Vale la pena soffermarsi a osservare la facciata, realizzata in stile brancovano, che prende il nome dal sovrano di Valacchia in carica tra il 1689 e il 1717. L'architettura si distingue per i tetti a forma di copricapo, le finestre sormontate da archi trilobati e le logge sorrette da colonne in pietra o legno.
Le pitture e le dorature della chiesa creano eleganti motivi floreali che incorniciano i ritratti dei santi all'interno di medaglioni. L'interno è altrettanto suggestivo, ricco di icone e decorazioni elaborate. Sebbene l'ambiente sia costituito da un unico vano, si distinguono tre aree principali: l'ingresso, l'altare, dove i sacerdoti celebrano le funzioni, e la navata centrale, destinata ai fedeli. Gli affreschi murali narrano episodi della vita di Cristo e dei miracoli. All'ingresso, i ritratti del sovrano dell'epoca Nicolae Mavrocordat e dei donatori sono stati dipinti come segno di omaggio. Nonostante le dimensioni contenute, l'atmosfera raccolta infonde un senso di pace e intimità. Il chiostro adiacente, con la sua piccola corte interna, trasforma il luogo in un vero rifugio di quiete. Dopo il tramonto, la sapiente illuminazione serale regala una prospettiva inedita su questo piccolo gioiello architettonico.

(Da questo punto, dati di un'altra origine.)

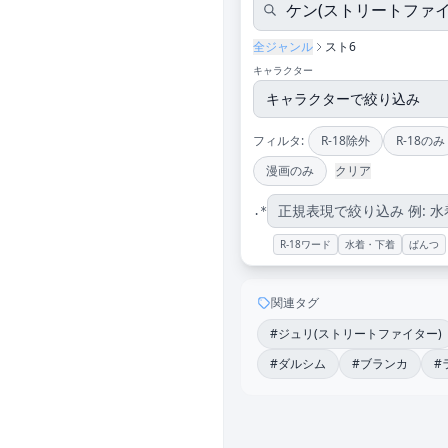
全ジャンル
スト6
キャラクター
フィルタ:
R-18除外
R-18のみ
漫画のみ
クリア
.*
R-18ワード
水着・下着
ぱんつ
関連タグ
#ジュリ(ストリートファイター)
#ダルシム
#ブランカ
#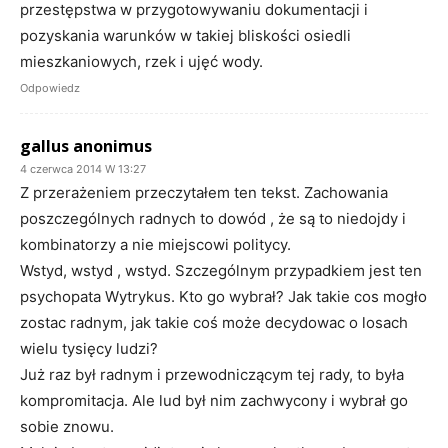
przestępstwa w przygotowywaniu dokumentacji i
pozyskania warunków w takiej bliskości osiedli
mieszkaniowych, rzek i ujęć wody.
Odpowiedz
gallus anonimus
4 czerwca 2014 W 13:27
Z przerażeniem przeczytałem ten tekst. Zachowania
poszczególnych radnych to dowód , że są to niedojdy i
kombinatorzy a nie miejscowi politycy.
Wstyd, wstyd , wstyd. Szczególnym przypadkiem jest ten
psychopata Wytrykus. Kto go wybrał? Jak takie cos mogło
zostac radnym, jak takie coś może decydowac o losach
wielu tysięcy ludzi?
Już raz był radnym i przewodniczącym tej rady, to była
kompromitacja. Ale lud był nim zachwycony i wybrał go
sobie znowu.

Questa minuscola chiesa ortodossa si trova proprio accanto al monastero dello stesso nome, e tra i due si trova un magnifico cortile piccolo circondato da bei fiori e piante. (I monaci stavano facendo suonare dei canti religiosi quando sono entrata.) E la facciata della chiesa è semplicemente superba, ornata di arabeschi, colorata e tutta lavorata. L'interno è coperto di dorature. A volte si possono osservare delle cerimonie se si è fortunati. La chiesa si trova proprio in fondo a una strada, meno trafficata delle altre, tranquilla e circondata da alberi. Detto questo si riconosce facilmente da lontano! Credo che se doveste visitare un solo monumento a Bucarest, sarebbe questo.
P-S: Per le donne, fate attenzione a indossare vestiti lunghi (pantaloni, pantaloni a mezza gamba a volte bastano, o gonne e vestiti lunghi) all'interno delle chiese e dei monasteri nel rispetto delle tradizioni. Se non ne avete, potete comunque entrare nel cortile e guardare dall'esterno, è altrettanto bello.